Asked whether the commission would start work before October 15, Mueller replied: "I don't know and there is no such priority, the commission itself will decide about it."
A commission to investigate alleged Russian influence on Polish internal security may not start work before the elections, the government spokesman has said.
Poland goes to the polls on October 15, and the opposition has claimed that the commission could be used as a political tool to exclude its political leaders from the election process.
A deadline for political parties to nominate their candidates for the commission had been set by the lower house speaker for 8pm on Tuesday, August 29.
Law and Justice (PiS), the governing party, was the only political grouping to nominate their candidates for the commission, an idea which was originally initiated by PiS politicians, by the deadline.
Talking to a private broadcaster Polsat News on Wednesday morning, Piotr Mueller, the government spokesman, said he hopes that the agenda of the Wednesday sitting of the Sejm, lower house, would include the election of the commission’s members.

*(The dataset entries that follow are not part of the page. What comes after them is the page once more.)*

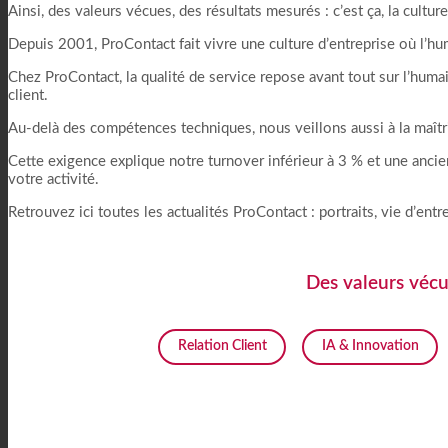
Ainsi, des valeurs vécues, des résultats mesurés : c’est ça, la cultu
Depuis 2001, ProContact fait vivre une culture d’entreprise où l’h
Chez ProContact, la qualité de service repose avant tout sur l’humai
client.
Au-delà des compétences techniques, nous veillons aussi à la maîtris
Cette exigence explique notre turnover inférieur à 3 % et une anci
votre activité.
Retrouvez ici toutes les actualités ProContact : portraits, vie d’ent
Des valeurs vécue
Relation Client
IA & Innovation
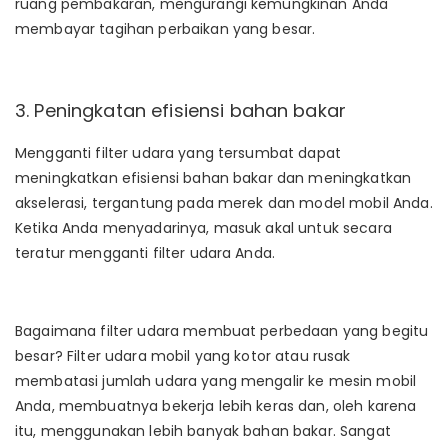
ruang pembakaran, mengurangi kemungkinan Anda
membayar tagihan perbaikan yang besar.
3. Peningkatan efisiensi bahan bakar
Mengganti filter udara yang tersumbat dapat
meningkatkan efisiensi bahan bakar dan meningkatkan
akselerasi, tergantung pada merek dan model mobil Anda.
Ketika Anda menyadarinya, masuk akal untuk secara
teratur mengganti filter udara Anda.
Bagaimana filter udara membuat perbedaan yang begitu
besar? Filter udara mobil yang kotor atau rusak
membatasi jumlah udara yang mengalir ke mesin mobil
Anda, membuatnya bekerja lebih keras dan, oleh karena
itu, menggunakan lebih banyak bahan bakar. Sangat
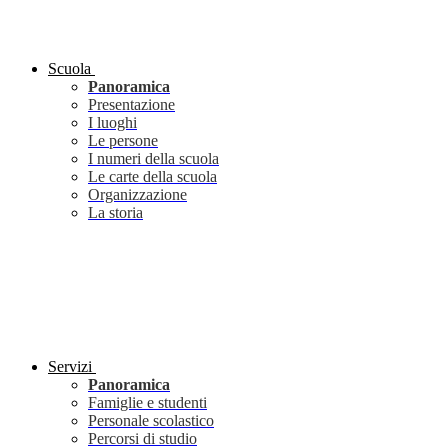
Scuola
Panoramica
Presentazione
I luoghi
Le persone
I numeri della scuola
Le carte della scuola
Organizzazione
La storia
Servizi
Panoramica
Famiglie e studenti
Personale scolastico
Percorsi di studio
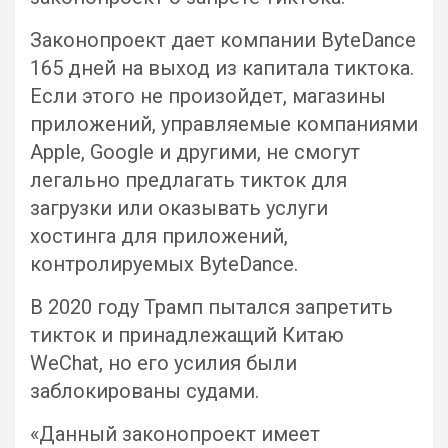
Законопроект дает компании ByteDance
165 дней на выход из капитала тиктока.
Если этого не произойдет, магазины
приложений, управляемые компаниями
Apple, Google и другими, не смогут
легально предлагать тикток для
загрузки или оказывать услуги
хостинга для приложений,
контролируемых ByteDance.
В 2020 году Трамп пытался запретить
тикток и принадлежащий Китаю
WeChat, но его усилия были
заблокированы судами.
«Данный законопроект имеет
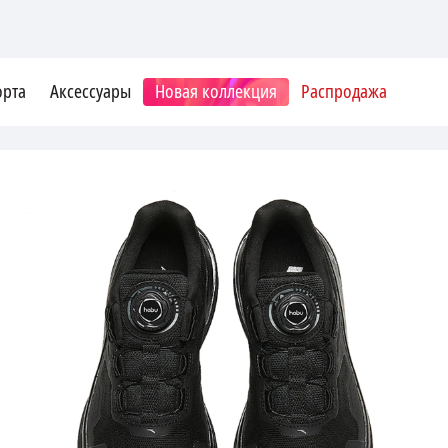
орта
Аксессуары
Новая коллекция
Распродажа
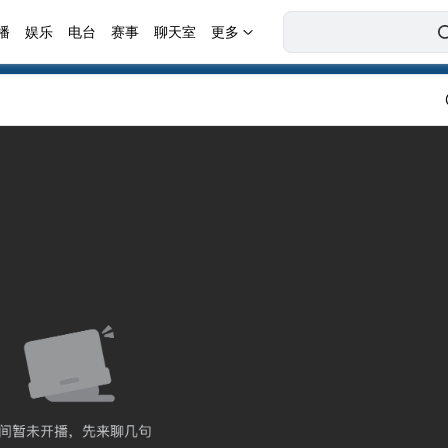
播
娱乐
电台
赛事
聊天室
更多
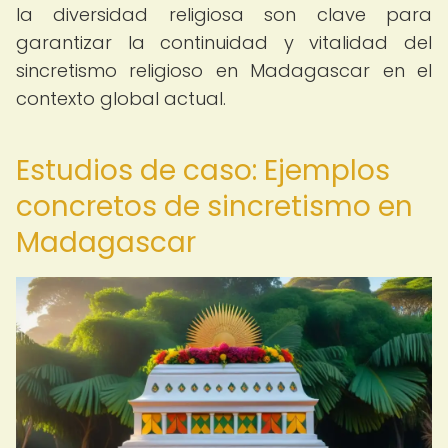
la diversidad religiosa son clave para
garantizar la continuidad y vitalidad del
sincretismo religioso en Madagascar en el
contexto global actual.
Estudios de caso: Ejemplos
concretos de sincretismo en
Madagascar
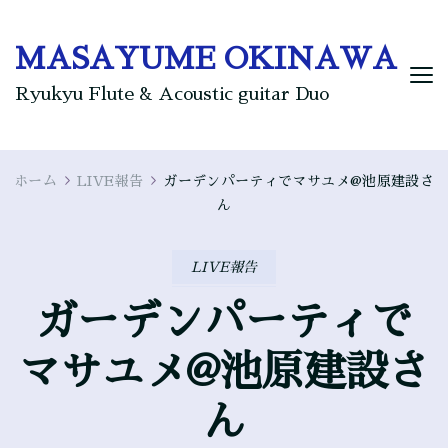
MASAYUME OKINAWA
Ryukyu Flute & Acoustic guitar Duo
ホーム
LIVE報告
ガーデンパーティでマサユメ@池原建設さ
ん
LIVE報告
ガーデンパーティで
マサユメ@池原建設さ
ん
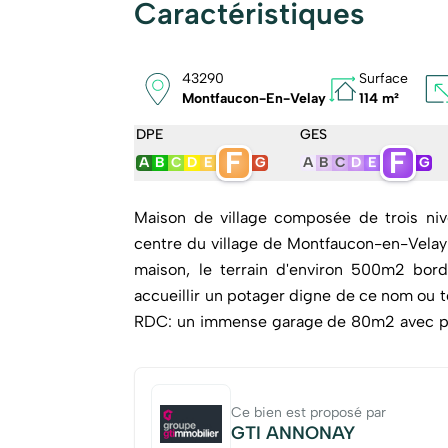
Caractéristiques
43290
Surface
Montfaucon-En-Velay
114 m²
DPE
GES
F
F
A
B
C
D
E
G
A
B
C
D
E
G
Maison de village composée de trois niv
centre du village de Montfaucon-en-Velay 
maison, le terrain d'environ 500m2 bord
accueillir un potager digne de ce nom ou 
RDC: un immense garage de 80m2 avec porta
car ou des utilitaires. Une autre possibil
faire un appartement de plein pied avec ac
premier étage est occupé par l'appartem
Ce bien est proposé par
chambre, une salle d'eau/wc refaite et une
GTI ANNONAY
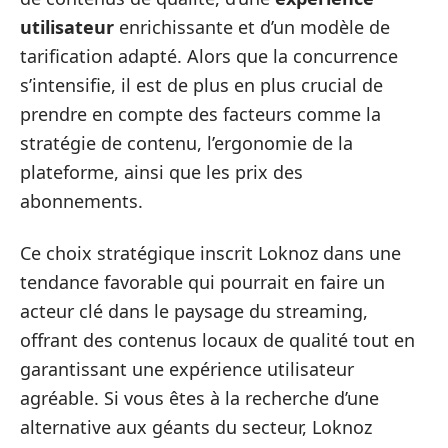
utilisateur
enrichissante et d’un modèle de
tarification adapté. Alors que la concurrence
s’intensifie, il est de plus en plus crucial de
prendre en compte des facteurs comme la
stratégie de contenu, l’ergonomie de la
plateforme, ainsi que les prix des
abonnements.
Ce choix stratégique inscrit Loknoz dans une
tendance favorable qui pourrait en faire un
acteur clé dans le paysage du streaming,
offrant des contenus locaux de qualité tout en
garantissant une expérience utilisateur
agréable. Si vous êtes à la recherche d’une
alternative aux géants du secteur, Loknoz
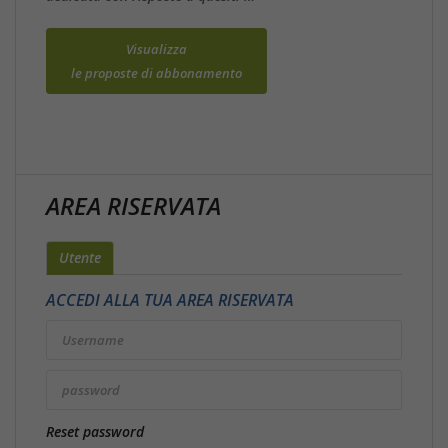
Visualizza
le proposte di abbonamento
AREA RISERVATA
Utente
ACCEDI ALLA TUA AREA RISERVATA
Reset password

He added that it would take several weeks for the commission to be constituted and the chairperson elected.
Asked whether the commission would start work before October 15, Mueller replied: “I don’t know and there is no such priority, the commission itself will decide about it.”
The law establishing the commission, which will cover the years 2007 to 2022, came into force on May 31, but just after signing it into law, Andrzej Duda, the Polish president, tabled an amendment causing a delay.
The commission, which in its original unamended guise would have had the power to bar politicians from public office if they had been found to have been operating under Russian influence, sparked severe criticism with even the US and EU expressing disapproval.
Critics feared, in particular, the commission could be used to prevent opposition leader Donald Tusk, who is also a former prime minister, from running in the elections.